Ering war etwa zwei Jahre nach Faolán dem Kloster beigetreten. Zu Beginn hielt er sich bedeckt, mischte sich nirgends ein. Er war ein Außenseiter. Doch der anhaltende Konflikt zwischen Faolán und Drogo blieb auch ihm nicht verborgen. Eines Tages bezog er schließlich Position und stellte sich unerwartet auf Faoláns Seite. So entstand schon bald eine besondere Freundschaft mit Faolán und Konrad. Eine Freundschaft, die von den übrigen Novizen schnell den Beinamen „Dreigestirn“ bekam. Ein Name, den sie nicht ohne einen gewissen Stolz trugen.
Im Gegensatz zu Konrad war Ering mit Leib und Seele Novize. Er wollte sobald wie möglich die Mönchsweihe empfangen, um seiner Berufung zum Priester nachgehen zu können. Das war nicht nur der vorübergehende Wunsch eines Jungen, sondern eine feste Überzeugung, an der Ering keinen Zweifel ließ. Er wollte sein Leben dem Herrn widmen und für das Seelenheil der anderen sorgen.

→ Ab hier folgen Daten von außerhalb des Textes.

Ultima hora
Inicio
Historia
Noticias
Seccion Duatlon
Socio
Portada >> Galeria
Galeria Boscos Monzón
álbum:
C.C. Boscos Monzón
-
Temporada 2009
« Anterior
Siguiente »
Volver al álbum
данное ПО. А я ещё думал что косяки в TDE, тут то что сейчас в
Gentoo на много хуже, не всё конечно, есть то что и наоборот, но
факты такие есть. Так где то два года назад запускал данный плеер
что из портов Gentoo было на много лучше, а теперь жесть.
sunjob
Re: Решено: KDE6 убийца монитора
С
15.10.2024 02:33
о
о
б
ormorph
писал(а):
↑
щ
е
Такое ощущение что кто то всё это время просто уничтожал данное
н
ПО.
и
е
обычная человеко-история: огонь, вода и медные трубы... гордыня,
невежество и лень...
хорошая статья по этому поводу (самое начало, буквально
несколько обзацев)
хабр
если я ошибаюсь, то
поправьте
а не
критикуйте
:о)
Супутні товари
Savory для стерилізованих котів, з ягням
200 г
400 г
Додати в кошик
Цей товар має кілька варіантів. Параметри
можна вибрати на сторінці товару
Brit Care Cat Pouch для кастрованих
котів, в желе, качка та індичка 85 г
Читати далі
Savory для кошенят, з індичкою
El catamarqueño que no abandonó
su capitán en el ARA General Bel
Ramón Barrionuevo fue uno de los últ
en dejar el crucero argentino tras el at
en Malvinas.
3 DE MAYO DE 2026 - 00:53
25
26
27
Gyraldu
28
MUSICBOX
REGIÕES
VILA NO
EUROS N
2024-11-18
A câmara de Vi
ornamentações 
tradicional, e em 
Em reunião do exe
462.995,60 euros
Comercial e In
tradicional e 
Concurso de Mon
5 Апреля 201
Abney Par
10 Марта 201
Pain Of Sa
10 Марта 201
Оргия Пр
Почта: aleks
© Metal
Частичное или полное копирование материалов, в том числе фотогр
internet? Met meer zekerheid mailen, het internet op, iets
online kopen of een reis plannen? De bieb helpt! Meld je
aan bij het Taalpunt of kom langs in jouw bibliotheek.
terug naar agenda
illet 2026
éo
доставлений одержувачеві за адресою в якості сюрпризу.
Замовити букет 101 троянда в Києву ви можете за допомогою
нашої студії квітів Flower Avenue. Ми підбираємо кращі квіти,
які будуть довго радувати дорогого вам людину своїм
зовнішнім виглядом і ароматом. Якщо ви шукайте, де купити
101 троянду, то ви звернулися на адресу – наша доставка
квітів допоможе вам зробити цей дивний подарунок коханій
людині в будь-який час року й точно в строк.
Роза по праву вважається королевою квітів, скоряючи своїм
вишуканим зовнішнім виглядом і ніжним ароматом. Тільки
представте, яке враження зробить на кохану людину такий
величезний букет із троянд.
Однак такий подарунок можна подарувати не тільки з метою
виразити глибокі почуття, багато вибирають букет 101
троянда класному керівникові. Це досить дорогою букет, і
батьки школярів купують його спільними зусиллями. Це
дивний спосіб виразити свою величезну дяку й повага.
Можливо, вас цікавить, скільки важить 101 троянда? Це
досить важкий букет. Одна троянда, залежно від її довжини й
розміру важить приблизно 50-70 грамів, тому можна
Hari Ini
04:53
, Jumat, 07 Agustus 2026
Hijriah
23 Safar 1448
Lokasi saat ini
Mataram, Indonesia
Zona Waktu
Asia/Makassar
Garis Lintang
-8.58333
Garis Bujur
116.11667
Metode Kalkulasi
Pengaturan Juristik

Ering konnte mit Worten viel erreichen. Er verstand es, behutsam und ruhig zu argumentieren, Schriften auszulegen und zu interpretieren, aber auch andere zu überzeugen und zu begeistern. Faolán konnte sich Ering sogar als Oberhaupt eines Klosters vorstellen, denn er besaß den notwendigen Ehrgeiz dazu.
Faolán bewunderte die Pläne seiner Freunde, weil er selbst keine vorzuweisen hatte. Zwar fühlte er sich im Benediktinerkloster zuhause, doch im Innern wusste er, dass er nicht auf ewig hier bleiben würde. Woher er das wusste, konnte er nicht genau sagen, dieses Gefühl war einfach vorhanden.

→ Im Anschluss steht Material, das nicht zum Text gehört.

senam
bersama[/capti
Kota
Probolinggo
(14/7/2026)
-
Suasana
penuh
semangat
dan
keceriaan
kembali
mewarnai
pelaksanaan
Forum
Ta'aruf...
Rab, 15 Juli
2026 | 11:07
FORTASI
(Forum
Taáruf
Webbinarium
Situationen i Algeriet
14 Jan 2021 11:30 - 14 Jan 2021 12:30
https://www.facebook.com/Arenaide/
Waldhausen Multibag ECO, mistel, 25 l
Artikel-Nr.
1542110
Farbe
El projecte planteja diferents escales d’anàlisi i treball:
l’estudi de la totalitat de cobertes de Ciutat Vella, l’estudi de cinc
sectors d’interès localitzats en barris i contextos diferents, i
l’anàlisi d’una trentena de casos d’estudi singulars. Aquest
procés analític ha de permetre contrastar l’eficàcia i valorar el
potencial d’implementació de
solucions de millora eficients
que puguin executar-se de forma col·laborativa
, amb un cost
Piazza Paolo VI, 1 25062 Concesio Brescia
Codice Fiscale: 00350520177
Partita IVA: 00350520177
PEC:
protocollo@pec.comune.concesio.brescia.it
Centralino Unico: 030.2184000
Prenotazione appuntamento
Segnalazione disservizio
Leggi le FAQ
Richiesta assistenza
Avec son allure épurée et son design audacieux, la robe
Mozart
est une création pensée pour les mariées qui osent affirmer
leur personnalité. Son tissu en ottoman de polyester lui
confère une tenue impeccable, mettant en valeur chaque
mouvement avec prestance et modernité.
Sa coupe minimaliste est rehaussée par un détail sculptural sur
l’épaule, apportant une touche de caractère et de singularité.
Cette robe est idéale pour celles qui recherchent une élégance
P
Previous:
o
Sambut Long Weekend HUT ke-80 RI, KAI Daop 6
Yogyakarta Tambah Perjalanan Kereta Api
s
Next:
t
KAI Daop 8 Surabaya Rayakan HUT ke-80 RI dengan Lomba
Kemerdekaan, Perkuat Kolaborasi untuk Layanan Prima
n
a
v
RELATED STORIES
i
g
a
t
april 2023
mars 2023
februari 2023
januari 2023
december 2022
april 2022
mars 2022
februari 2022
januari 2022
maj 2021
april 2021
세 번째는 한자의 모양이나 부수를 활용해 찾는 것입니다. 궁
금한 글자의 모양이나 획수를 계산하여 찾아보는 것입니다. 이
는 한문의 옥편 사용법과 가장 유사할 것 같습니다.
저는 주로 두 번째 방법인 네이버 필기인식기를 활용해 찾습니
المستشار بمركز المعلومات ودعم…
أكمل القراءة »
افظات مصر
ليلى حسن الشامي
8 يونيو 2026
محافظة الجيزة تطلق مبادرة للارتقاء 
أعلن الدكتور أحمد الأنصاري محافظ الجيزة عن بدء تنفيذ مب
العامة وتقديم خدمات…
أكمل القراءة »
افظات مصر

Faolán schob diese Gedanken beiseite, als seine beiden Freunde vor ihm standen. Konrad sprach ihn auf den Verband an. „Hast du wenigstens den Kampf gewonnen? Und wie sieht dein Gegner aus? Liegt er im Hospital?“
„Du redest, als hätte er gegen Drogo eine Chance“, stellte Ering fest.
„Nicht Drogo. Ich meinte die Ratte“, verteidigte sich Konrad und ein verschmitztes Lächeln zeigte sich auf seinen Lippen.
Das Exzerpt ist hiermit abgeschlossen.